Opinión

Alemania vota: el fin de Scholz y el ascenso de la AfD

Alemania vota el 23 de febrero y la cuestión no es quién sucederá a Olaf Scholz, ese canciller con el carisma de un semáforo en ámbar, sino si el país sigue en piloto automático o recupera el control del timón. Porque Scholz se despide como gobernó: en modo mueble de despacho, sin molestar, sin decidir, sin existir. Su legado es un cóctel inflamable de recesión, inflación y una crisis migratoria que ha convertido a barrios enteros en un puzle multicultural sin cohesión. Merkel abrió la puerta y Scholz dejó que la casa se llenara sin preguntar quién entraba.

Ahora la CDU llega con Friedrich Merz, un empresario de corbata prusiana y verbo severo que intenta vender la idea de que su CDU no es la de Merkel. Un ejercicio complicado cuando el partido que ahora quiere apagar el incendio fue quien encendió la mecha en 2015 con la política de puertas abiertas. Merz habla de recuperar el orden, pero sufre el síndrome de la derecha tradicional en Europa: juega a la ambigüedad y prefiere hacer malabares con los Verdes y los socialdemócratas antes que pisar el terreno minado de la AfD.
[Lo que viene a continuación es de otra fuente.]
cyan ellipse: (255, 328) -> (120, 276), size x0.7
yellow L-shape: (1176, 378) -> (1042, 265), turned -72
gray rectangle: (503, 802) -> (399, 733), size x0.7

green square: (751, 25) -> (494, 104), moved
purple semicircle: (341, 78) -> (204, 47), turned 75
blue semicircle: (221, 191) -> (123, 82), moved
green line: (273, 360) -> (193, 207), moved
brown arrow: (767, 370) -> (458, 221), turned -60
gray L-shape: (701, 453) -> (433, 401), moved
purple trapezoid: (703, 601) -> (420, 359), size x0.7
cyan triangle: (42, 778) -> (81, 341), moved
Mientras Merz tropieza en su propia contradicción, Alice Weidel avanza con la determinación de un rompehielos en el Ártico. La candidata de la AfD no se disculpa, dispara sin filtro y ha entendido mejor que nadie el clima social. En un país donde la corrección política ha sido religión de Estado, ella dinamita los dogmas y escala en las encuestas como un cohete. Es la misilera de la campaña: directa, sin pelos en la lengua y con la contundencia de un torero en la plaza. Se ha convertido en la heroína anti-woke, una mezcla entre Ayuso y Trump, respaldada incluso por Elon Musk y el vicepresidente de EEUU, J.D. Vance. Su mensaje es simple: o Alemania se pone firme o seguirá siendo el felpudo de Europa. Y en tiempos de crisis, la claridad gana elecciones.
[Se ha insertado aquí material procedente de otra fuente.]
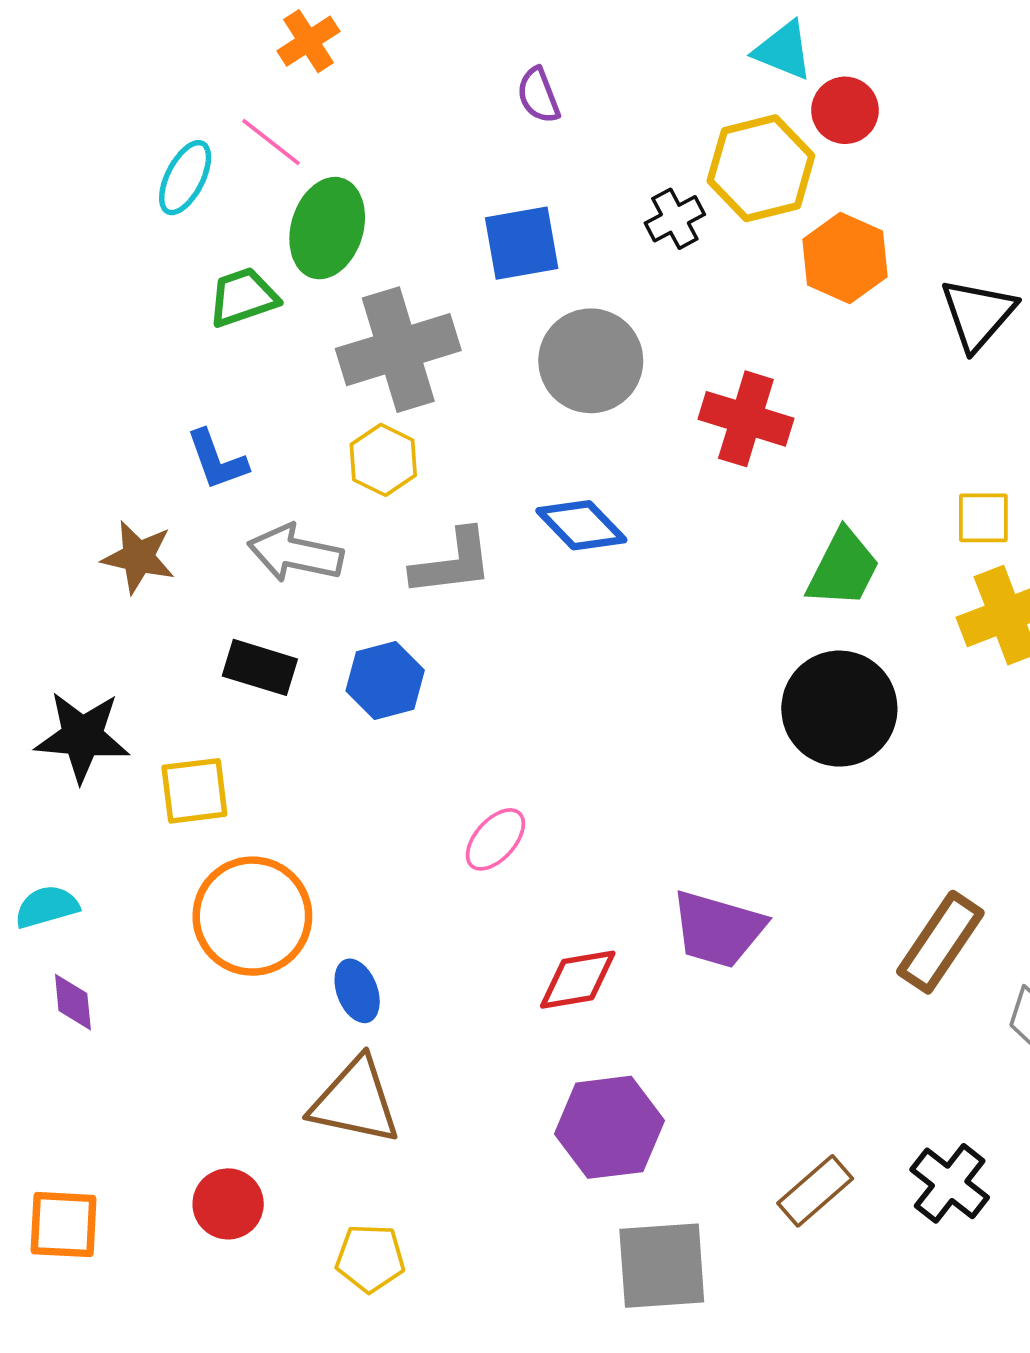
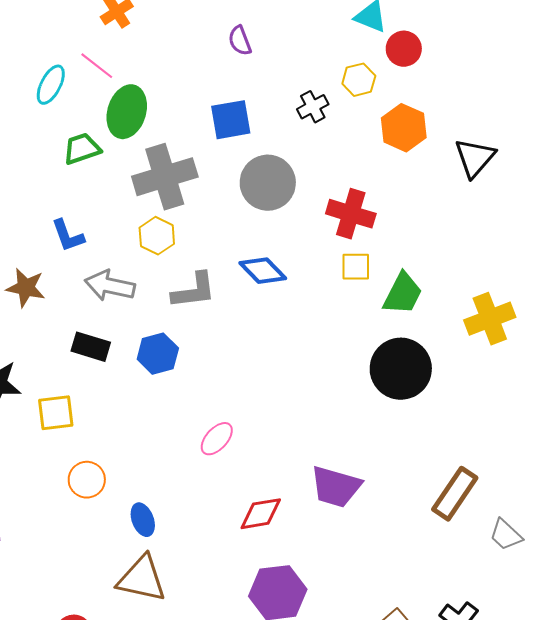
yellow hexagon: (761, 168) -> (359, 80), size x0.6
yellow square: (983, 518) -> (356, 267), moved
orange circle: (252, 916) -> (87, 480), size x0.6

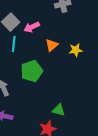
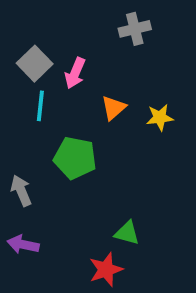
pink arrow: (32, 27) -> (75, 73), turned -42
green pentagon: (32, 71) -> (75, 158), turned 30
La AfD ha pasado de ser un grupúsculo de nostálgicos a estar en la antesala del poder. Con un 21% en los sondeos, su ascenso es un tortazo a los partidos tradicionales, que llevan años tratando a sus votantes como cavernícolas por cuestionar la política migratoria y el desastre energético. Weidel sabe que cada ataque mediático la fortalece, y por eso dispara con bala: llama a Zelenski «orador con traje de camuflaje» y a los ecologistas de Fridays for Future, «niñatos histéricos». Es la receta Trump: cuanto más se escandaliza a la prensa, más se crece.
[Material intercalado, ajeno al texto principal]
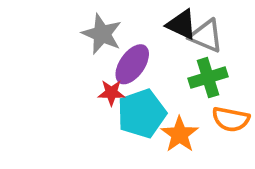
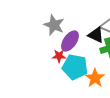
black triangle: (181, 24) -> (96, 35), moved
cyan pentagon: (142, 114) -> (75, 67), turned 30

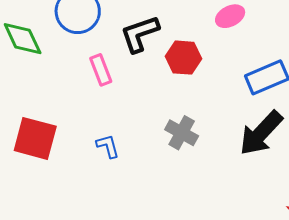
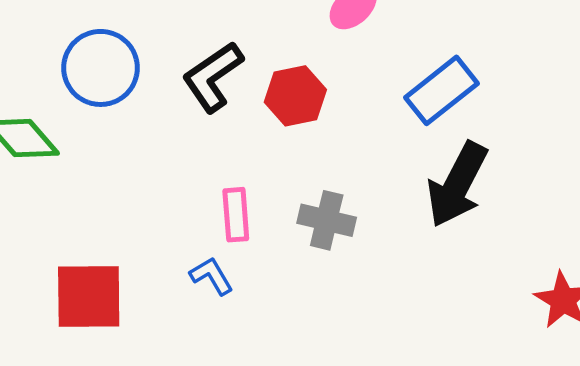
pink rectangle: (101, 70) -> (236, 215), moved, turned 32

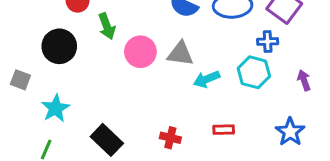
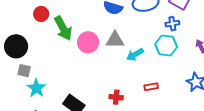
green arrow: (107, 26) -> (63, 28), size x1.4
black circle: (59, 46) -> (16, 46), moved
gray square: (20, 80) -> (24, 71), moved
Pero, como en todo buen drama, la AfD no puede escapar de sus propios fantasmas. La sombra de Alexander Gauland y su declaración de que el nazismo fue «una caca de pájaro en la gloriosa historia alemana» sigue pesando. Weidel intenta alejarse de los sectores más tóxicos del partido, pero ahí están, hombro con hombro, con Björn Höcke, el líder del ala dura. Su estrategia es clara: ampliar su base sumando votos de los extremos, aunque eso signifique jugar con fuego.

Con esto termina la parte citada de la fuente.